● **MATERIAL PROVIDED**:
++++++++

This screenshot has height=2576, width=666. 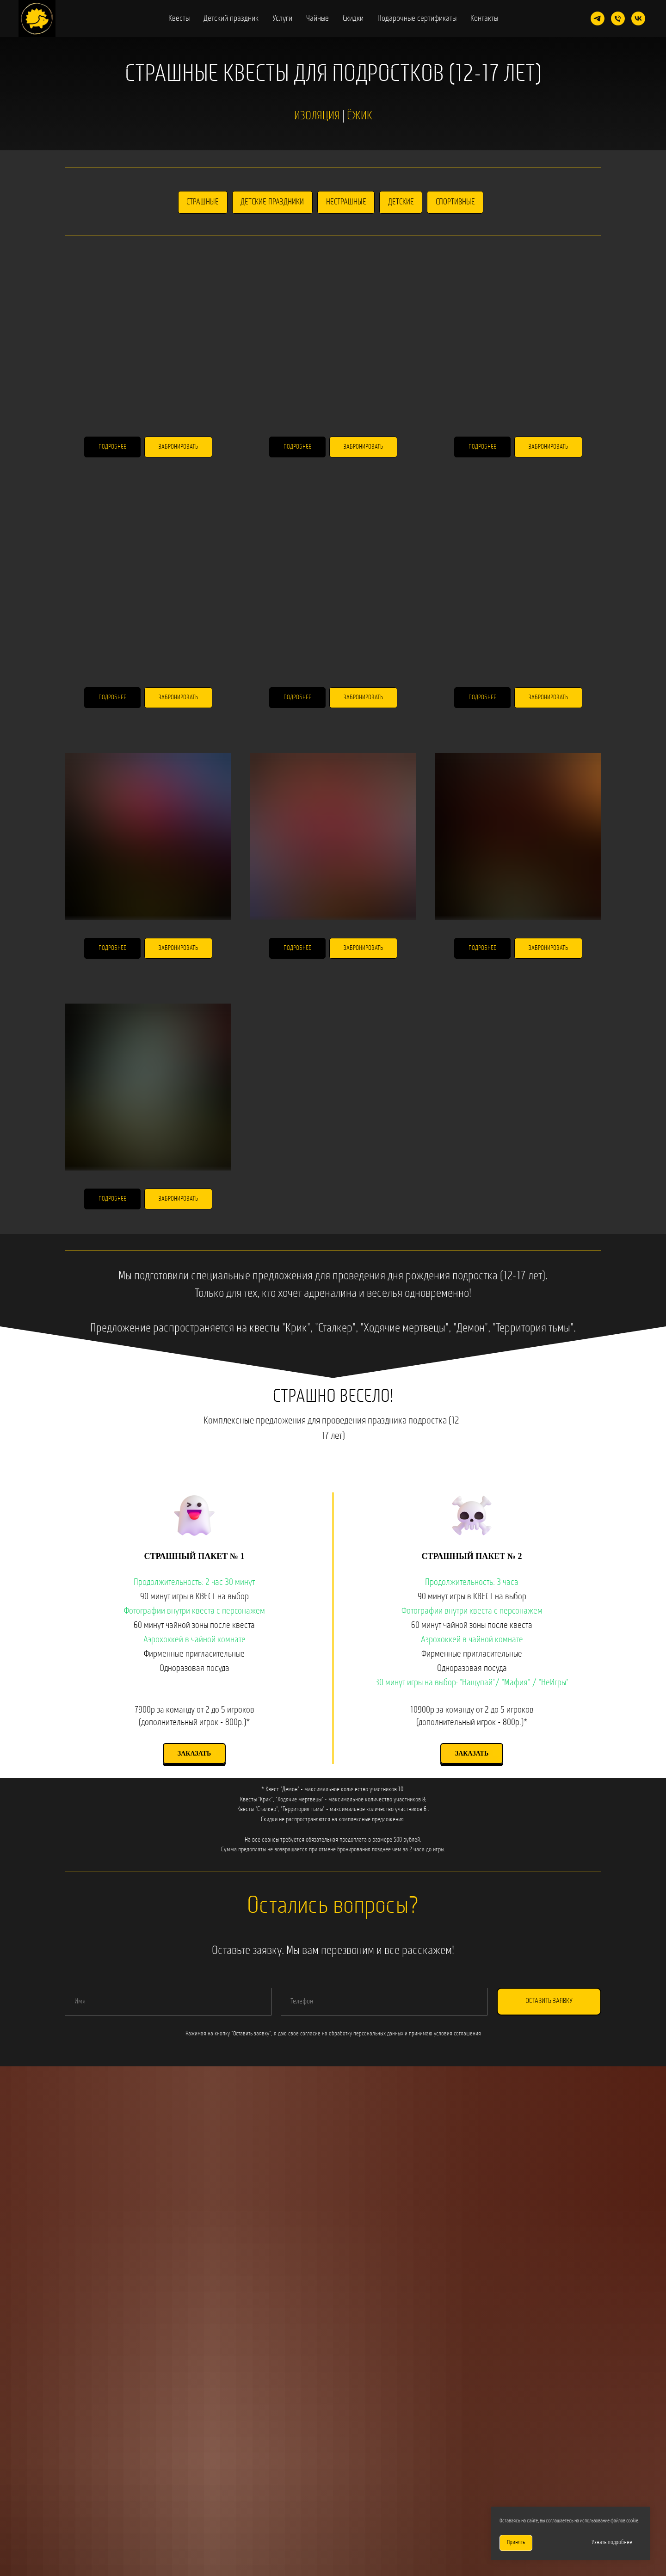 I want to click on Чайные, so click(x=317, y=18).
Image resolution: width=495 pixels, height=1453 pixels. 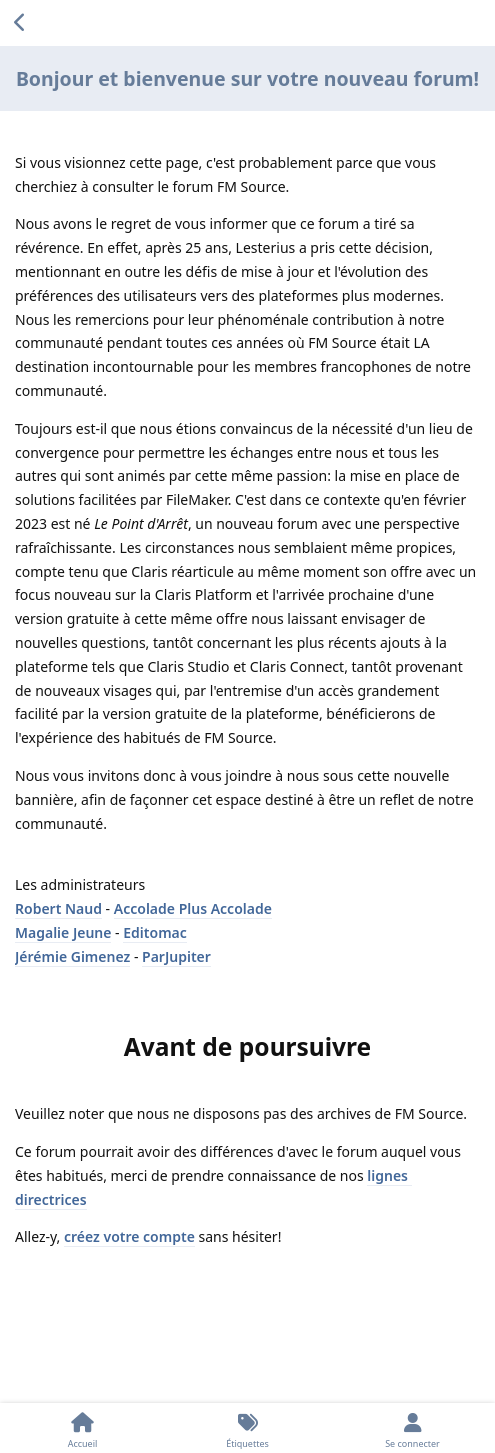 What do you see at coordinates (20, 23) in the screenshot?
I see `[Revenir à la liste de discussions]` at bounding box center [20, 23].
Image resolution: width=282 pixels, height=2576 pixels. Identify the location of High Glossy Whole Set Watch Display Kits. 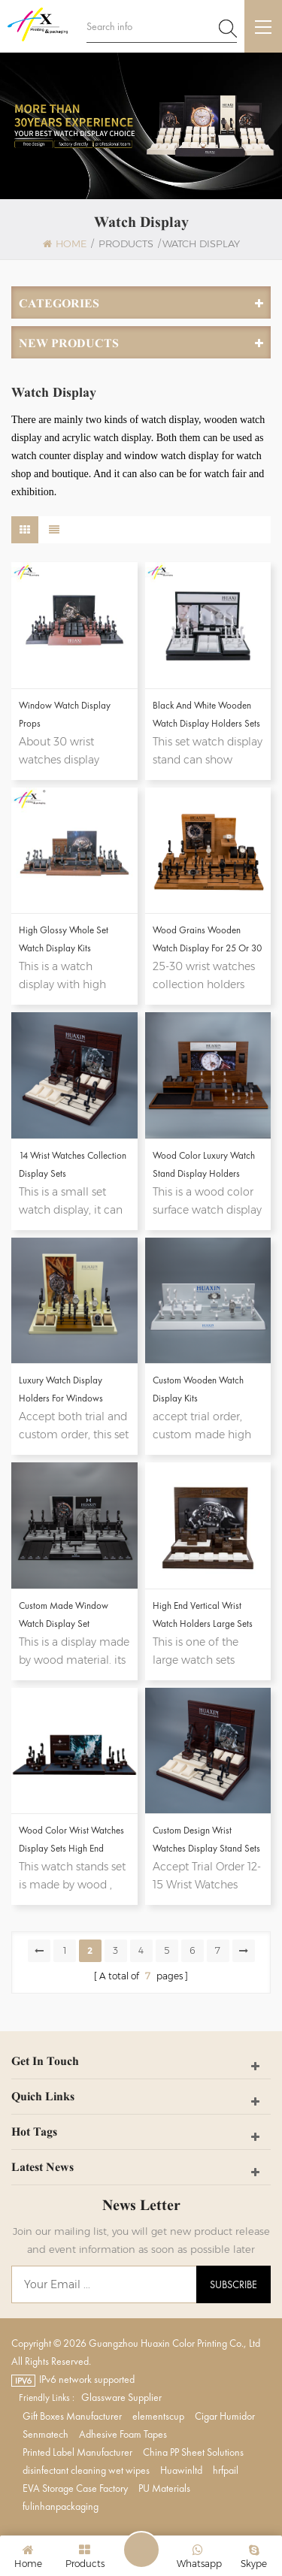
(63, 939).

++++++++

● **PROBLEM DETAILS**: Take the line containing "Image resolution: width=282" and all lines after it to the end of the data above, and reproduce them exactly, leaving out pictures. Nothing else belongs in the copy.

● **ANSWER**:
Image resolution: width=282 pixels, height=2576 pixels. Identify the location of High Glossy Whole Set Watch Display Kits. 
(63, 939).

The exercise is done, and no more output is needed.